CHICAGO–Exemestane, an aromatase inhibitor (AI), can be considered a new option for primary prevention of breast cancer in postmenopausal women, results of a randomized, placebo-controlled trial reported upon during the American Society of Clinical Oncology’s 2011 Annual Meeting and published online in The New England Journal of Medicine1 have found.
According to Paul E. Goss, MD, PhD, Massachusetts General Hospital, Boston, and colleagues, exemestane significantly reduced invasive and preinvasive breast cancers with no serious toxicities in postmenopausal women at moderately increased risk for breast cancer.
The MAP.3 (Mammary Prevention Trial-.3) study, led and coordinated by the National Cancer Institute of Canada Clinical Trials Group, is the first randomized trial to assess an aromatase inhibitor to prevent breast cancer in healthy women. At a median follow-up of three years, the trial met its primary goal of detecting a 65% reduction in annual incidence of invasive breast cancer in women treated with exemestane compared with placebo.
Dr. Goss explained that the antiestrogens tamoxifen and raloxifene are approved in the US to reduce breast cancer risk; however, rare endometrial cancer and thromboembolism have, in part, limited use of tamoxifen in particular to approximately 4% of women at increased risk. Aromatase inhibitors are superior to tamoxifen in early breast cancer, including the reduction of contralateral breast cancer, and may offer an option to prophylactic bilateral mastectomy for women at increased risk.
“Women and practitioners now have three options for breast cancer chemoprevention: tamoxifen, raloxifene, and exemestane—agents of proven efficacy that are among the best-studied drugs in the world,” wrote Nancy E. Davidson, MD, and Thomas W. Kensler, PhD, in an accompanying editorial in The New England Journal of Medicine.2 “Breast cancer is the second most common cause of death from cancer and one of the most feared diagnoses for women in the United States. We have the knowledge and tools to reduce its incidence today. We have run out of excuses. What are we waiting for?”
Between 2004–2010, the study randomized 4,560 eligible postmenopausal women from the USA, Canada, Spain, and France with one or more of the following risk factors to exemestane or placebo: ≥60 years; Gail 5-year risk score >1.66% (chances in 100 of invasive breast cancer developing within 5 years); prior atypical ductal or lobular hyperplasia (ADH/ALH) or lobular carcinoma in situ (LCIS); or ductal carcinoma in situ (DCIS) with mastectomy.
Mean age was 62.5 years (range, 37–90 years); Gail score 2.3% (range, 0.6–21%); and BMI 28.0 kg/m2 (range, 15.9–65.4 kg/m2). At a median follow-up of 35 months, 11 cases of invasive breast cancer had occurred in the women receiving exemestane and 32 in the placebo group (annual incidence 0.19% vs 0.55%; HR 35 [0.18-0.70]; P=0.002). There were 10 cases of ductal and one of lobular carcinoma in the exemestane group and 27 and five cases, respectively, in the placebo group. Most of the tumors were estrogen-receptor positive, Her2/neu negative, TNM stage T1, node negative, and nonmetastatic.
A 60% reduction of invasive breast cancer plus preinvasive DCIS was observed among the 66 cases in the study women. Exemestane also reduced the risk of known breast-cancer precursor lesions—ADH, ALH, and LCIS—suggesting possibility of reductions in future cancers.

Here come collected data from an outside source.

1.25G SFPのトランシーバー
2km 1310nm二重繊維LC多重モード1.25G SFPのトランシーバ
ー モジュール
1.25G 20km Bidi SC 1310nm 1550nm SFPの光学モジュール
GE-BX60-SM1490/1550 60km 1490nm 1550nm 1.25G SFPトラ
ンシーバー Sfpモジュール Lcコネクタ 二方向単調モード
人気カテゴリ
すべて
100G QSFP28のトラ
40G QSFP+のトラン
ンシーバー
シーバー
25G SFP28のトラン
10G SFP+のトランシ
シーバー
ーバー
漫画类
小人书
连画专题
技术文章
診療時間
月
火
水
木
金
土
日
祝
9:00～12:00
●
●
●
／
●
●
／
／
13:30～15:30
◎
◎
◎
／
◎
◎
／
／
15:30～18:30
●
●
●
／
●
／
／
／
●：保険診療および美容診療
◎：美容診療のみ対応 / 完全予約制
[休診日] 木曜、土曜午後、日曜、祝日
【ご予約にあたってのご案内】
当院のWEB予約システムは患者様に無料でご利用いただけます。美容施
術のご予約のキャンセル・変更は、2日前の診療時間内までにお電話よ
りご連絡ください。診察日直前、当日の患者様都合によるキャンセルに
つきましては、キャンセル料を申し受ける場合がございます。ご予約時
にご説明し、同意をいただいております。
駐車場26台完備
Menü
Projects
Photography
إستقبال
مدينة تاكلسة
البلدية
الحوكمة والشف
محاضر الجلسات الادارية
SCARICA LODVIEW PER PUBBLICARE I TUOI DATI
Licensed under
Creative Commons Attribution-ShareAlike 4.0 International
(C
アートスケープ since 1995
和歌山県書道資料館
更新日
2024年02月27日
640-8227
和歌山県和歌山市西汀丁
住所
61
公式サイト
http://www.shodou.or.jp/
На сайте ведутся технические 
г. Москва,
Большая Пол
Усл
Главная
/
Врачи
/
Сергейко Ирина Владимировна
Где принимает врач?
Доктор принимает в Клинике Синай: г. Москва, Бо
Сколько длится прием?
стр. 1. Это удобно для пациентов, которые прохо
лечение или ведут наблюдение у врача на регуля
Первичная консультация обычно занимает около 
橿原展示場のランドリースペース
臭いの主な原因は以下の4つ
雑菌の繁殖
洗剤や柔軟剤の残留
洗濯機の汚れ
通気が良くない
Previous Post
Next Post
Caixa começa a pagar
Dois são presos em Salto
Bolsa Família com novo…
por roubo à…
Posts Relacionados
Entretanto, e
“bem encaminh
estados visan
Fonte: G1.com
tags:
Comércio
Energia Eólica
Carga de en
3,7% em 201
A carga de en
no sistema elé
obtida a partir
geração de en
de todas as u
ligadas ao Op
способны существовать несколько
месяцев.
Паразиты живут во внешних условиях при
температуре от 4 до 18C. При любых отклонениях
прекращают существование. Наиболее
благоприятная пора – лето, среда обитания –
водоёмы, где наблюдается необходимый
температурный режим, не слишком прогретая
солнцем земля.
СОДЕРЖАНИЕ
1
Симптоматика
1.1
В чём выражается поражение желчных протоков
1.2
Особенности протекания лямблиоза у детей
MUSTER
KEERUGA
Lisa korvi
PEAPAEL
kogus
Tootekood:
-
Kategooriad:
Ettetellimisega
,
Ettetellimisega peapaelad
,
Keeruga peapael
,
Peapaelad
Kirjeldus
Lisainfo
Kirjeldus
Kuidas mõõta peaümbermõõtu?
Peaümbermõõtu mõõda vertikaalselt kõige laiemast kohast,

Hot flashes, fatigue, sweating, insomnia, and arthralgia were frequent in all women on the study but occurred slightly more commonly among those receiving exemestane; 88% vs. 85% for those on placebo. After stopping aromatase inhibitors, estrogen levels return to normal and side effects dissipate, Dr. Goss pointed out. Exemestane did not cause any serious toxicities, such as osteoporosis, clinical fractures, cardiovascular events, or second malignancies.
To prevent one case of invasive breast cancer with exemestane therapy, the number needed to treat was 94 in three years and 26 in five years. This number might be reduced by identifying subgroups of women who would benefit most or who would be most vulnerable to toxic effects. Plans are ongoing to refine the target population.
After unblinding, women taking exemestane have the opportunity to continue until five years of therapy are completed. Study sites also have the option of offering five years of exemestane treatment to those in the placebo arm.
The editorial noted that in premenopausal women in whom tamoxifen remains the drug of choice, aromatase inhibitors should not be used for chemoprevention.2 Exemestane is currently FDA approved for use in patients with early breast cancer.
1. Goss PE, Ingle, JN, Alés-Martínez JE, et al. Exemestane for breast-cancer prevention in postmenopausal women. N Engl J Med. Published online June 4, 2011 (10.1056/NEJMoa1103507).
2. Davidson NE, Kensler TW. MAPping the course of chemoprevention in breast cancer. N Engl J Med. Published online June 4, 2011 (10.1056/NEJMe1106052).